- Nickname: Tomislav Kraulić
- Born: 14 February 1949
- Died: 10 June 1995 (aged 46) Near Dubrovnik, Croatia
- Buried: Split, Croatia
- Allegiance: UK Croatia
- Branch: British Army Croatian Defence Forces
- Service years: 1967–1991 (British Army) 1991–1995 (Croatia)
- Rank: Major (Bojnik)
- Service number: 006968 (Croatian Defence Forces)
- Unit: Special Air Service IX. battalion Rafael Vitez Boban
- Conflicts: Vietnam War (claimed) Gulf War Croatian War of Independence Siege of Dubrovnik Operation Maslenica Siege of Mostar
- Awards: Order of Petar Zrinski and Fran Krsto Frankopan

= Thomas Crowley (soldier) =

Irish volunteer in Croatia (1949–1995)

Thomas Crowley (14 February 1949 – 10 June 1995) was an Irishman who fought in the Croatian War of Independence.

==Biography==
Initially a member of the British Army, he travelled to Croatia in 1991 and joined as a volunteer with the Croatian Defence Forces. He was assigned to the Ante Paradžik First Battalion, and participated as a commando in battles at Dubrovnik, Livno, Mostar, Popovo Polje, Operation Maslenica, and the liberation of Škabrnje. He was wounded at Zemunik.

In 1994 he led a training camp for the 114th brigade which trained more than 2,000 soldiers.

Tomislav Kraulić (his other nickname which would be Croatian version of Thomas Crowley) was shy and rarely talked about himself. In his request for Croatian citizenship he wrote: "I came to Croatia to fight for its freedom.
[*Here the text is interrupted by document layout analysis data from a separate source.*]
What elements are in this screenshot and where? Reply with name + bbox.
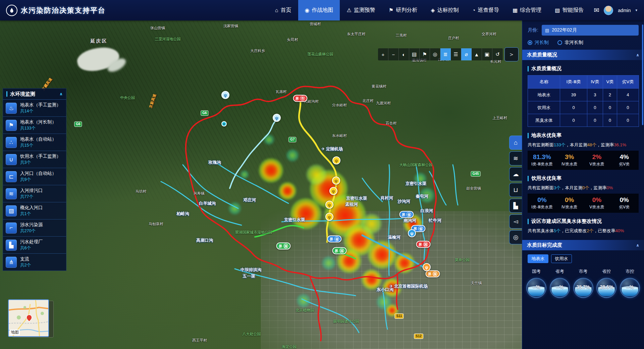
- tab-地表水[interactable]: 地表水: [528, 254, 548, 263]
- map-label: 秦屯河: [416, 194, 428, 199]
- contrast-icon[interactable]: ◐: [399, 48, 409, 60]
- boundary-badge-界市[interactable]: 界市: [293, 95, 308, 102]
- nav-item-2[interactable]: ⚠监测预警: [340, 0, 382, 20]
- road-shield: S11: [394, 313, 404, 319]
- treatment-plant-tool-icon[interactable]: ⌂: [509, 136, 522, 150]
- boundary-badge-界省[interactable]: 界省: [327, 236, 342, 243]
- orange-station-marker[interactable]: ψ: [423, 263, 431, 271]
- yellow-station-marker[interactable]: ψ: [325, 213, 333, 221]
- nav-item-6[interactable]: ▦综合管理: [506, 0, 548, 20]
- measure-icon[interactable]: ▤: [409, 48, 420, 60]
- nav-menu: ⌂首页◉作战地图⚠监测预警⚑研判分析◈达标控制◔巡查督导▦综合管理▧智能报告: [268, 0, 591, 20]
- surface-rate-summary: 共有监测断面133个，本月监测48个，监测率36.1%: [528, 142, 639, 148]
- boundary-badge-界国[interactable]: 界国: [276, 243, 291, 250]
- stat-value: 0%: [528, 196, 556, 204]
- frame-select-icon[interactable]: ▣: [482, 48, 492, 60]
- reset-icon[interactable]: ↺: [492, 48, 503, 60]
- black-odor-subheader: 设区市建成区黑臭水体整改情况: [528, 218, 639, 225]
- monitor-list-item[interactable]: ⚑地表水（河长制）共133个: [3, 117, 66, 134]
- street-map-thumbnail[interactable]: 地图: [8, 299, 49, 337]
- scrollbar-thumb[interactable]: [642, 24, 643, 125]
- collapse-icon[interactable]: ∧: [636, 243, 639, 248]
- month-value: 2022年02月: [552, 27, 577, 33]
- monitor-item-count: 共3个: [20, 160, 61, 165]
- rain-cloud-tool-icon[interactable]: ☁: [509, 167, 522, 181]
- target-tabs: 地表水饮用水: [528, 254, 639, 263]
- factory-tool-icon[interactable]: ▙: [509, 199, 522, 213]
- summary-part: ，本月监测: [560, 185, 582, 190]
- yellow-station-marker[interactable]: ψ: [332, 156, 340, 164]
- nav-item-0[interactable]: ⌂首页: [268, 0, 298, 20]
- boundary-badge-界国[interactable]: 界国: [426, 270, 440, 278]
- zoom-out-icon[interactable]: −: [388, 48, 399, 60]
- map-label: 兴寿镇: [194, 191, 205, 196]
- target-tool-icon[interactable]: ◎: [509, 230, 522, 244]
- right-panel-toggle-button[interactable]: ＞: [504, 47, 519, 61]
- district-icon[interactable]: ⚑: [420, 48, 430, 60]
- yellow-station-marker[interactable]: ψ: [332, 177, 340, 185]
- boundary-badge-界国[interactable]: 界国: [332, 247, 347, 254]
- app-title: 水污染防治决策支持平台: [21, 6, 106, 15]
- monitor-list-item[interactable]: ⋔支流共2个: [3, 254, 66, 270]
- zoom-in-icon[interactable]: +: [378, 48, 388, 60]
- monitor-list-item[interactable]: ∪饮用水（手工监测）共3个: [3, 151, 66, 168]
- collapse-icon[interactable]: ∧: [636, 53, 639, 57]
- chevron-down-icon[interactable]: ▾: [635, 8, 637, 12]
- map-label: 北庄村: [363, 98, 374, 103]
- badge-char: 界: [419, 242, 422, 247]
- monitor-item-label: 概化入河口: [20, 205, 43, 211]
- legend-icon[interactable]: ☰: [451, 48, 461, 60]
- broadcast-tool-icon[interactable]: ◅: [509, 214, 522, 229]
- stat-value: 0%: [610, 196, 638, 204]
- monitor-list-item[interactable]: ▨概化入河口共1个: [3, 202, 66, 219]
- cyan-station-marker[interactable]: ψ: [221, 121, 227, 127]
- monitor-list-item[interactable]: ⌐涉水污染源共270个: [3, 219, 66, 237]
- lightblue-station-marker[interactable]: ψ: [221, 91, 229, 99]
- section-title: 水质质量概况: [527, 52, 557, 58]
- tab-饮用水[interactable]: 饮用水: [551, 254, 572, 263]
- collapse-icon[interactable]: ∧: [59, 92, 63, 96]
- locate-pin-icon[interactable]: ◎: [430, 48, 440, 60]
- basemap-switcher[interactable]: 地图: [8, 298, 54, 339]
- monitor-item-count: 共133个: [20, 126, 56, 131]
- monitor-list-item[interactable]: ♨地表水（手工监测）共14个: [3, 100, 66, 117]
- boundary-badge-界省[interactable]: 界省: [399, 211, 414, 218]
- gauge-sphere: --%: [526, 278, 546, 298]
- surface-water-tool-icon[interactable]: ≋: [509, 151, 522, 165]
- map-label: 中坝排洪沟: [240, 267, 262, 273]
- map-canvas[interactable]: 延庆区张山营镇三里河湿地公园沈家营镇营城村头司村东太平庄村三兆村庄户村交界河村大…: [0, 20, 522, 349]
- beaker-tool-icon[interactable]: ⊔: [509, 183, 522, 197]
- stat-label: Ⅳ类水质: [556, 204, 583, 210]
- terrain-icon[interactable]: ▲: [472, 48, 482, 60]
- nav-item-4[interactable]: ◈达标控制: [424, 0, 465, 20]
- gauge-label: 省控: [596, 268, 617, 275]
- lightblue-station-marker[interactable]: ψ: [273, 114, 281, 122]
- monitor-list-item[interactable]: ▙污水处理厂共6个: [3, 237, 66, 254]
- boundary-badge-界国[interactable]: 界国: [416, 241, 431, 248]
- blue-station-marker[interactable]: ψ: [408, 229, 416, 237]
- nav-item-7[interactable]: ▧智能报告: [548, 0, 590, 20]
- avatar[interactable]: [604, 6, 613, 15]
- month-label: 月份:: [528, 27, 538, 33]
- monitor-list-item[interactable]: ⊏入河口（自动站）共9个: [3, 168, 66, 185]
- radio-河长制[interactable]: 河长制: [528, 40, 549, 46]
- monitor-list-item[interactable]: ≋入河排污口共77个: [3, 185, 66, 202]
- radio-非河长制[interactable]: 非河长制: [557, 40, 583, 46]
- nav-item-5[interactable]: ◔巡查督导: [465, 0, 506, 20]
- layers-icon[interactable]: ≣: [440, 48, 451, 60]
- nav-item-3[interactable]: ⚑研判分析: [382, 0, 424, 20]
- monitor-item-label: 地表水（河长制）: [20, 119, 56, 125]
- nav-item-label: 研判分析: [396, 7, 417, 14]
- admin-username[interactable]: admin: [618, 8, 631, 13]
- map-label: 交界河村: [482, 32, 496, 37]
- nav-item-1[interactable]: ◉作战地图: [298, 0, 340, 20]
- yellow-station-marker[interactable]: ψ: [325, 201, 333, 209]
- month-picker[interactable]: ▤ 2022年02月: [542, 25, 639, 36]
- stat-item: 0%Ⅴ类水质: [583, 196, 611, 210]
- visibility-off-icon[interactable]: ⌀: [461, 48, 472, 60]
- stat-value: 0%: [556, 196, 583, 204]
- monitor-list-item[interactable]: ∴地表水（自动站）共15个: [3, 134, 66, 151]
- mail-icon[interactable]: ✉: [594, 6, 599, 14]
- pollution-source-icon: ⌐: [6, 222, 17, 234]
- yellow-station-marker[interactable]: ψ: [329, 187, 337, 195]
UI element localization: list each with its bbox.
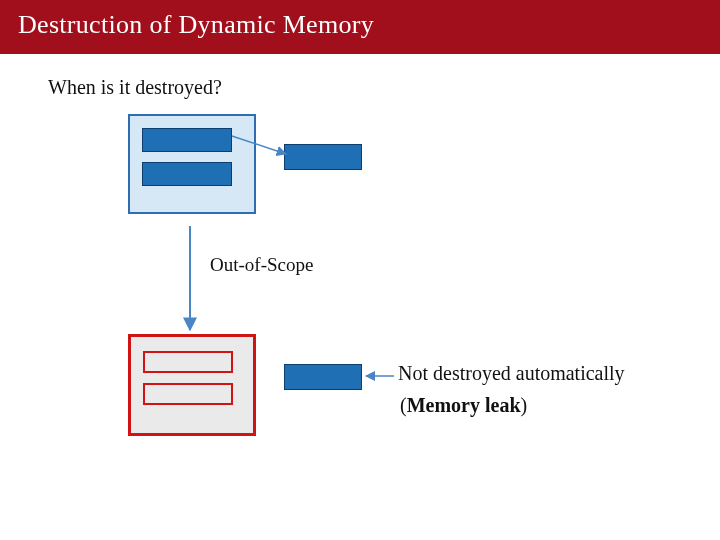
stack-var-1 bbox=[142, 128, 232, 152]
out-of-scope-label: Out-of-Scope bbox=[210, 254, 313, 276]
memory-leak-bold: Memory leak bbox=[407, 394, 521, 416]
stack-var-destroyed-2 bbox=[143, 383, 233, 405]
heap-alloc-survived bbox=[284, 364, 362, 390]
slide: Destruction of Dynamic Memory When is it… bbox=[0, 0, 720, 540]
question-text: When is it destroyed? bbox=[48, 76, 680, 99]
arrow-overlay bbox=[0, 54, 720, 540]
slide-body: When is it destroyed? Out-of-Scope Not d… bbox=[0, 54, 720, 135]
paren-close: ) bbox=[521, 394, 528, 416]
heap-alloc-live bbox=[284, 144, 362, 170]
stack-var-destroyed-1 bbox=[143, 351, 233, 373]
not-destroyed-label: Not destroyed automatically bbox=[398, 362, 625, 385]
slide-title: Destruction of Dynamic Memory bbox=[18, 10, 702, 40]
stack-var-2 bbox=[142, 162, 232, 186]
memory-leak-label: (Memory leak) bbox=[400, 394, 527, 417]
scope-box-live bbox=[128, 114, 256, 214]
paren-open: ( bbox=[400, 394, 407, 416]
slide-header: Destruction of Dynamic Memory bbox=[0, 0, 720, 54]
scope-box-destroyed bbox=[128, 334, 256, 436]
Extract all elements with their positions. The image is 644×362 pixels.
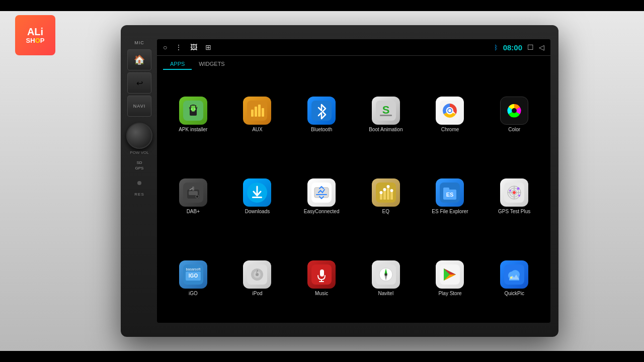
app-ipod[interactable]: ♪ iPod (226, 239, 289, 319)
tab-widgets[interactable]: WIDGETS (192, 59, 231, 70)
shop-o: O (35, 37, 40, 44)
back-button[interactable]: ↩ (127, 72, 151, 94)
eq-icon (372, 178, 400, 207)
tab-apps[interactable]: APPS (163, 59, 192, 70)
gpstest-icon (500, 178, 528, 207)
eq-label: EQ (382, 209, 389, 215)
svg-rect-12 (258, 105, 261, 117)
bluetooth-status-icon: ᛒ (494, 44, 498, 51)
navi-button[interactable]: NAVI (127, 96, 151, 117)
app-dab[interactable]: DAB+ (162, 156, 224, 236)
bluetooth-icon (307, 97, 336, 125)
navitel-label: Navitel (378, 291, 394, 297)
home-button[interactable]: 🏠 (127, 49, 151, 70)
svg-rect-41 (390, 192, 393, 200)
square-nav-icon: ☐ (527, 43, 534, 51)
circle-icon: ○ (163, 43, 167, 51)
boot-animation-label: Boot Animation (369, 127, 403, 133)
navitel-icon (372, 260, 400, 289)
device-body: MIC 🏠 ↩ NAVI POW VOL SD GPS RES (121, 25, 558, 337)
svg-point-42 (379, 191, 382, 194)
shop-text: SH (26, 37, 35, 44)
downloads-icon (243, 178, 271, 207)
res-label: RES (134, 192, 144, 197)
ipod-label: iPod (252, 291, 262, 297)
dab-icon (179, 178, 207, 207)
ali-text: ALi (27, 27, 43, 37)
quickpic-icon (500, 260, 528, 289)
screen: ○ ⋮ 🖼 ⊞ ᛒ 08:00 ☐ ◁ APPS WIDGETS (157, 39, 550, 323)
status-left: ○ ⋮ 🖼 ⊞ (163, 43, 211, 51)
shop-p: P (40, 37, 45, 44)
svg-rect-29 (189, 191, 198, 195)
app-music[interactable]: Music (290, 239, 353, 319)
app-aux[interactable]: AUX (226, 74, 289, 154)
svg-text:IGO: IGO (189, 273, 198, 279)
app-play-store[interactable]: Play Store (419, 239, 481, 319)
svg-text:S: S (382, 104, 389, 116)
knob-area: POW VOL (126, 123, 152, 155)
image-icon: 🖼 (190, 43, 197, 51)
svg-point-43 (383, 188, 386, 191)
svg-point-4 (191, 108, 193, 110)
app-chrome[interactable]: Chrome (419, 74, 481, 154)
aux-icon (243, 97, 271, 125)
device-unit: MIC 🏠 ↩ NAVI POW VOL SD GPS RES (121, 25, 558, 337)
sd-gps-label: SD GPS (135, 160, 144, 171)
pow-vol-label: POW VOL (130, 150, 148, 155)
esfile-label: ES File Explorer (432, 209, 468, 215)
music-label: Music (315, 291, 328, 297)
app-quickpic[interactable]: QuickPic (483, 239, 545, 319)
letterbox-bottom (0, 351, 644, 362)
svg-point-75 (384, 274, 387, 276)
svg-rect-10 (251, 110, 254, 117)
svg-rect-38 (380, 194, 382, 200)
esfile-icon: ES (436, 178, 464, 207)
svg-point-81 (510, 277, 512, 279)
ipod-icon: ♪ (243, 260, 271, 289)
app-boot-animation[interactable]: S Boot Animation (355, 74, 417, 154)
volume-knob[interactable] (126, 123, 152, 149)
app-easyconnected[interactable]: EasyConnected (290, 156, 353, 236)
svg-rect-39 (383, 191, 386, 200)
bluetooth-label: Bluetooth (311, 127, 332, 133)
left-panel: MIC 🏠 ↩ NAVI POW VOL SD GPS RES (125, 40, 154, 302)
svg-text:basarsoft: basarsoft (186, 267, 200, 271)
grid-icon: ⊞ (205, 43, 211, 51)
svg-rect-48 (443, 188, 449, 191)
boot-animation-icon: S (372, 97, 400, 125)
ali-shop-logo: ALi SH O P (15, 15, 55, 55)
svg-point-26 (512, 108, 517, 113)
chrome-label: Chrome (441, 127, 459, 133)
status-bar: ○ ⋮ 🖼 ⊞ ᛒ 08:00 ☐ ◁ (157, 39, 550, 55)
svg-rect-70 (320, 269, 324, 277)
svg-point-44 (386, 185, 389, 188)
app-gps-test-plus[interactable]: GPS Test Plus (483, 156, 545, 236)
navi-label: NAVI (133, 104, 145, 109)
app-downloads[interactable]: Downloads (226, 156, 289, 236)
time-display: 08:00 (503, 43, 522, 52)
dab-label: DAB+ (187, 209, 200, 215)
svg-point-5 (194, 108, 196, 110)
quickpic-label: QuickPic (504, 291, 524, 297)
apk-installer-label: APK installer (179, 127, 207, 133)
app-navitel[interactable]: Navitel (355, 239, 417, 319)
svg-point-58 (518, 195, 520, 197)
svg-text:ES: ES (446, 192, 454, 198)
color-label: Color (508, 127, 520, 133)
app-es-file-explorer[interactable]: ES ES File Explorer (419, 156, 481, 236)
app-bluetooth[interactable]: Bluetooth (290, 74, 353, 154)
status-right: ᛒ 08:00 ☐ ◁ (494, 43, 544, 52)
more-icon: ⋮ (175, 43, 182, 51)
app-apk-installer[interactable]: APK installer (162, 74, 224, 154)
app-color[interactable]: Color (483, 74, 545, 154)
igo-icon: IGO basarsoft (179, 260, 207, 289)
tab-bar: APPS WIDGETS (157, 56, 550, 70)
igo-label: iGO (189, 291, 198, 297)
app-igo[interactable]: IGO basarsoft iGO (162, 239, 224, 319)
playstore-label: Play Store (438, 291, 461, 297)
res-dot (137, 181, 141, 185)
svg-rect-11 (255, 107, 257, 117)
home-icon: 🏠 (134, 54, 145, 65)
app-eq[interactable]: EQ (355, 156, 417, 236)
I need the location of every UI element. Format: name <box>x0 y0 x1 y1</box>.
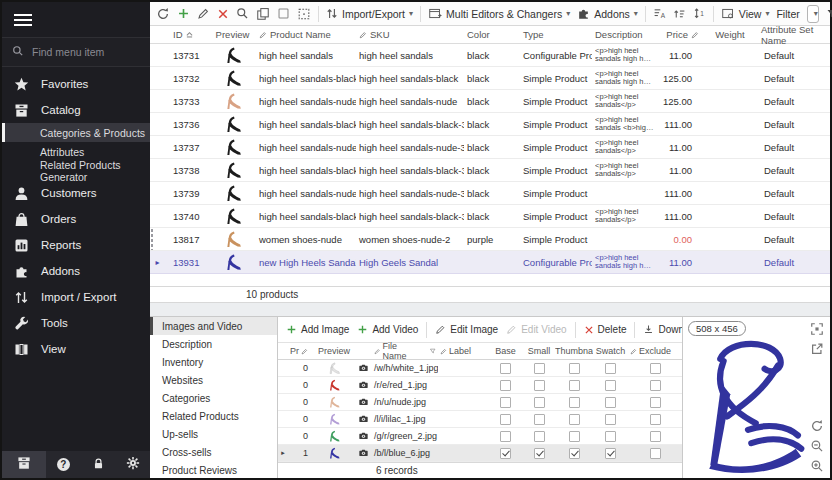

I would like to stay here after the war is over and live here if I survive. I like Croatia and Croatian people. This is my home."

He was killed in action near Dubrovnik in 1995 and is buried near Split. Upon his death he held the rank of Major in the Croatian Defence Forces and in 2012 was posthumously awarded the Croatian Order of Petar Zrinski and Fran Krsto Frankopan.

In June 2025, his family came from South Africa and visited his grave at the Lovrinac cemetery in Split, his mural in the Matica hrvatska Street as well commemorative academy in the Croatian Army's Home (Dom hrvatske vojske), where documentary on his life was shown.